A typical bat box is about 2 feet wide, 3 feet tall and 6 inches deep, and it can hold 350 to 400 bats at a time. The boxes are usually installed 15 or 20 feet off the ground on a post that’s not accessible to predators, meaning it’s situated away from tree limbs and either has a predator guard installed or is too smooth for a predator to climb.
“Bat boxes need to be installed near an open area, ideally near a wetland or a stream, and away from too much human activity and echolocation clutter,” Moorman says. “We also wanted the boxes spaced out apart from each other, and we needed one to be near the dorms where bats have been observed roosting so they could go to the boxes instead of the dorms.”
The next step was for the committee to scout potential box locations based on the criteria Moorman and Pacifici supplied. The group identified two sites: one in Parent’s Park near Lee and Bragaw residence halls, and the other on the Rocky Branch Greenway Trail, just across Pullen Road from Pullen Park.
“The Rocky Branch location is near an artificial wetland created as part of the trail system,” Josephus says, “and the Parent’s Park location is near the dorms and a drainage creek. That one is also near EcoVillage in Bragaw, so those students can monitor the boxes and help us gather data on their usage.
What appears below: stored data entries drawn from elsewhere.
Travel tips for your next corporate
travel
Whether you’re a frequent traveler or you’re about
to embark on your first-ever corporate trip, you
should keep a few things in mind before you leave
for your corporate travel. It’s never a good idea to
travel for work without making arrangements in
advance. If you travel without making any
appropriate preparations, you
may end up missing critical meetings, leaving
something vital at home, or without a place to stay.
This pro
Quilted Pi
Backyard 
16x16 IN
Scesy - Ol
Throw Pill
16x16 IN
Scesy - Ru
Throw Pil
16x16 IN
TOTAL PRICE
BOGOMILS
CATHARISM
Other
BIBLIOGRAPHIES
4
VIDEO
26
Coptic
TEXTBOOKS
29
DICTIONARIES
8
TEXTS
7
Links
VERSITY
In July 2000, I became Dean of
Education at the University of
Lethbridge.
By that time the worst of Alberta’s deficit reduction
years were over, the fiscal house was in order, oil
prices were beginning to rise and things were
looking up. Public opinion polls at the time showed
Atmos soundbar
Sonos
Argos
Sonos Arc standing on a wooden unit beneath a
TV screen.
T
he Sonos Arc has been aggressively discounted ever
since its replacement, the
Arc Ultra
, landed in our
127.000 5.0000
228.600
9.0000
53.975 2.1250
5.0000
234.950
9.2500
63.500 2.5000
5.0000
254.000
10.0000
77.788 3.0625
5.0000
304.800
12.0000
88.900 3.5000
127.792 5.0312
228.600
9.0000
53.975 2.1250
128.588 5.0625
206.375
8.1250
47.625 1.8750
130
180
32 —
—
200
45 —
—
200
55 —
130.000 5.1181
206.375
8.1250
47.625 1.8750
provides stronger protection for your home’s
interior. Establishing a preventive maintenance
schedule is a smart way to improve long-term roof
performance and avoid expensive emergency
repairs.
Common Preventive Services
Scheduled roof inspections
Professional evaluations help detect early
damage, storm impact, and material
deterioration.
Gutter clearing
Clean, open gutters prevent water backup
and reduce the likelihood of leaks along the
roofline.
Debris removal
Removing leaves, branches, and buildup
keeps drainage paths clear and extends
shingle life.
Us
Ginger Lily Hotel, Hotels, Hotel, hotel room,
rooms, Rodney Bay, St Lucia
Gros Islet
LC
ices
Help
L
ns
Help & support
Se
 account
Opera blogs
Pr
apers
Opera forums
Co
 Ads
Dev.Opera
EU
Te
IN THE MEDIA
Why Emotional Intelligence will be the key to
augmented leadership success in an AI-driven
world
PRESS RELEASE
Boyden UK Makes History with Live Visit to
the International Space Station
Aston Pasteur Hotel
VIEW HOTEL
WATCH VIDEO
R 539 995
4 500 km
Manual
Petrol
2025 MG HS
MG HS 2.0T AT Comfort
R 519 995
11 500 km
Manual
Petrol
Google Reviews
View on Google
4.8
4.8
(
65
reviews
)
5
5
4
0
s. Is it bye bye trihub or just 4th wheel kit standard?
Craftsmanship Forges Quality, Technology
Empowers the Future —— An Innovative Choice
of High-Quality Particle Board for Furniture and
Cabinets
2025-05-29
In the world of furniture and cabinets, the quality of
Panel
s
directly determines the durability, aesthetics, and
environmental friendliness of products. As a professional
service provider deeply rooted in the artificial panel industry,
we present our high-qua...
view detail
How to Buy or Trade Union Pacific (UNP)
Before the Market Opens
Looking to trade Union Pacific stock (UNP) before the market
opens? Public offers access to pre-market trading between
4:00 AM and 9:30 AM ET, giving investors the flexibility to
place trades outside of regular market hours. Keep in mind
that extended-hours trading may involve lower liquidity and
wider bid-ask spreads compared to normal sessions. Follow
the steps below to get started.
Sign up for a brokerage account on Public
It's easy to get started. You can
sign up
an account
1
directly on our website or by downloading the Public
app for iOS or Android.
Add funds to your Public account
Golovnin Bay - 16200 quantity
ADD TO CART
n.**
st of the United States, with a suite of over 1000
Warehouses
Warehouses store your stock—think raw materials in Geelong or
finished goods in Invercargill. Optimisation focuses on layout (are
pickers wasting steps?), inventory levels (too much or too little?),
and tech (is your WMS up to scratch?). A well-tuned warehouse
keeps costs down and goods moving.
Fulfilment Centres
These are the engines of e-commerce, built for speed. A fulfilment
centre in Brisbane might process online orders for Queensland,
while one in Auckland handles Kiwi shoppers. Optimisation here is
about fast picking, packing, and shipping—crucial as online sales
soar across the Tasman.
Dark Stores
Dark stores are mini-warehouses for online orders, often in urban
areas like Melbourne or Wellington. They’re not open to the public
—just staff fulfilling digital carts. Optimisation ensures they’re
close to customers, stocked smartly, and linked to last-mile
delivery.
Also, both locations are near ballfields that are lit up at night, and bats like to hunt near lights.”
“It’s hard to give students an opportunity to study bats directly because they’re nocturnal and secretive,” Moorman says. “So this is a good way for students to get an experiential education in bat research.”
Once the University Architect’s Office approved the locations, and University Housing gave additional approval for the location in Parent’s Park, the Fisheries, Wildlife and Conservation Biology program purchased the boxes.
“One problem we faced was that my program could buy the boxes, but we didn’t have funding for the posts,” Moorman says. Fortunately, Hilburn’s Landscape Construction Services office stepped into the gap, both by providing funds and by finding a way to use recycled streetlight posts for the project. They also fabricated the attachments to affix the boxes to the posts.
Grounds Services installed the boxes in February of this year. “Now we’re just waiting for someone to move in,” Josephus says.
“A well-constructed and well-placed box should have a high probability of being used by the local bat population, but we’ll be monitoring to see if this is true,” Moorman says. “The primary risk is going to be wasps competing for space in the boxes. Who’ll move in first? That’s something we’ll be keeping an eye on over the next several months.”
The bats originally evicted from the Reynolds Deck and observed roosting on residence hall buildings are mostly the Mexican free-tail species, a subtropical bat that seems to be adapting to urban climates. “Mexican free-tails appear to be staying in North Carolina urban areas year round, so these boxes might get used continuously,” Moorman says.
“Our bat experts have told us ideally we’d have five or six boxes up so bats could shift around seasonally, so if these boxes are a success, I’m hoping we can place three or four more around campus,” he says.